The material below is to be copied exactly from the line with "Tuning ist das" up to and including the line with "النحاس النقي شبكة أسلاك معدنية صفائح", with nothing else kept and no pictures.

*** DATA TO PROCESS ***

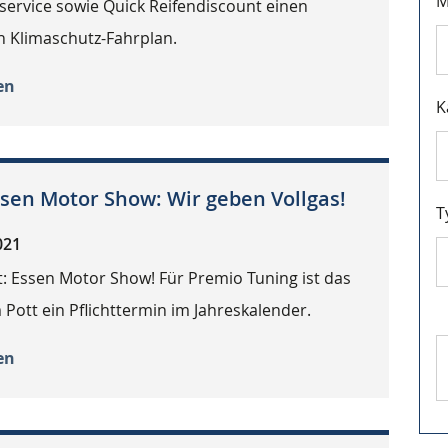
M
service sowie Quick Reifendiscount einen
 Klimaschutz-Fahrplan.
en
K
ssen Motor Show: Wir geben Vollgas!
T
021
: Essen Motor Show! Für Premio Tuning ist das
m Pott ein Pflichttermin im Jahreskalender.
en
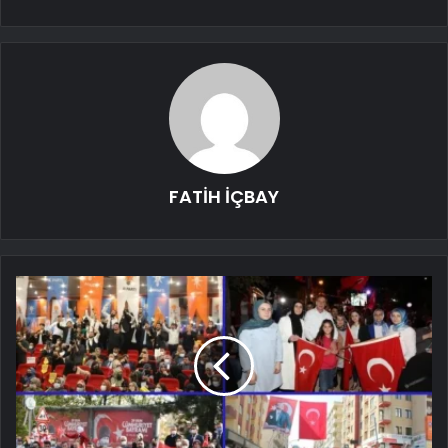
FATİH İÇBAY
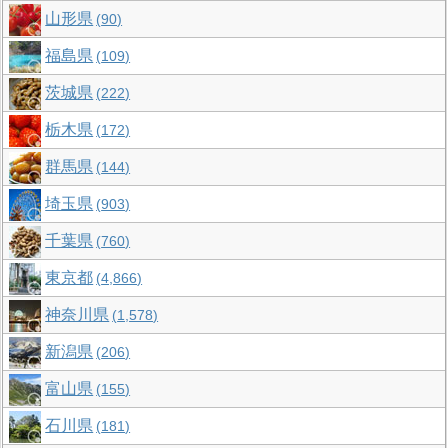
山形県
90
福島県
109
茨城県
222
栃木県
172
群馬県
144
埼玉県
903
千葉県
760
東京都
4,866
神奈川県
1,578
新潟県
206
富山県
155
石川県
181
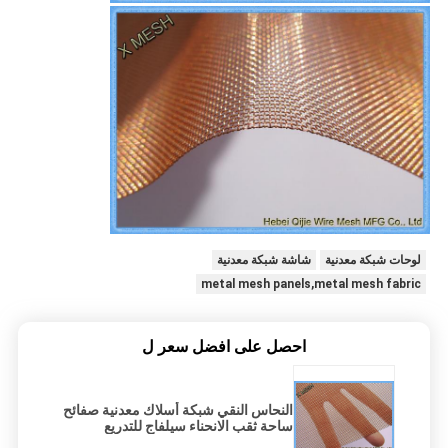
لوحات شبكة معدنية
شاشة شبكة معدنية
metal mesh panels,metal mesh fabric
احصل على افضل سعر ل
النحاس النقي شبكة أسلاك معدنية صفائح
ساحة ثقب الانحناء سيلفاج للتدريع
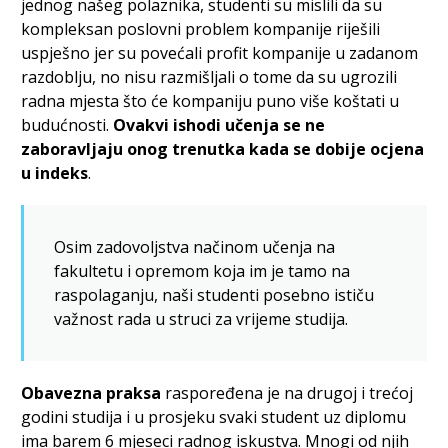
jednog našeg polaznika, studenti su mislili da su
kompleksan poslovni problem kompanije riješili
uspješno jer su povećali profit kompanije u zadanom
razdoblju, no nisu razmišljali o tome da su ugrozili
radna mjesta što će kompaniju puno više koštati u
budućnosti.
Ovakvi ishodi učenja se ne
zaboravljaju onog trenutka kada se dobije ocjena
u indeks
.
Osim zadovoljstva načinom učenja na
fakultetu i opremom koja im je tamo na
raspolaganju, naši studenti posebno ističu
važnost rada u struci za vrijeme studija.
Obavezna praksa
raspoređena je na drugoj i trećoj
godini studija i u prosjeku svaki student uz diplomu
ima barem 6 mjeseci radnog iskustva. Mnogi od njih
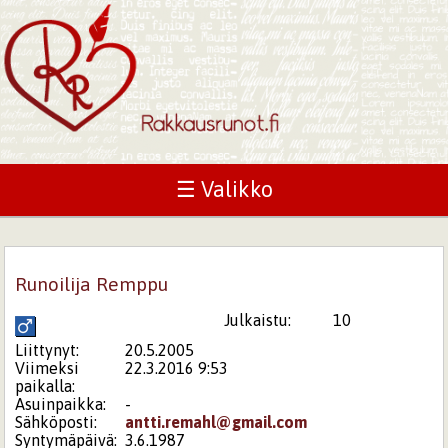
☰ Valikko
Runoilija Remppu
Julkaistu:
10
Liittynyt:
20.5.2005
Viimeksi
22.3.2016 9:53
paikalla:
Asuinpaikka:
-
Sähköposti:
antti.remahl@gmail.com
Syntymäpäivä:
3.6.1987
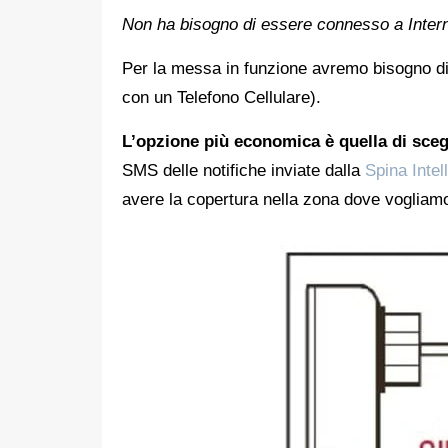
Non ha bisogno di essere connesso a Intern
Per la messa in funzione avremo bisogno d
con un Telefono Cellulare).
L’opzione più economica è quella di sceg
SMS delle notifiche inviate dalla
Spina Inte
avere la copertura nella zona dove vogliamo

*** End of DATA TO PROCESS ***

» THE ANSWER:
: Essen Motor Show! Für Premio Tuning ist das
m Pott ein Pflichttermin im Jahreskalender.
en
FATİH İÇBAY
山形県
90
福島県
109
茨城県
222
栃木県
172
群馬県
144
埼玉県
903
千葉県
760
東京都
4,866
神奈川県
1,578
新潟県
206
富山県
155
石川県
181
لوحات شبكة معدنية
شاشة شبكة معدنية
metal mesh panels,metal mesh fabric
احصل على افضل سعر ل
النحاس النقي شبكة أسلاك معدنية صفائح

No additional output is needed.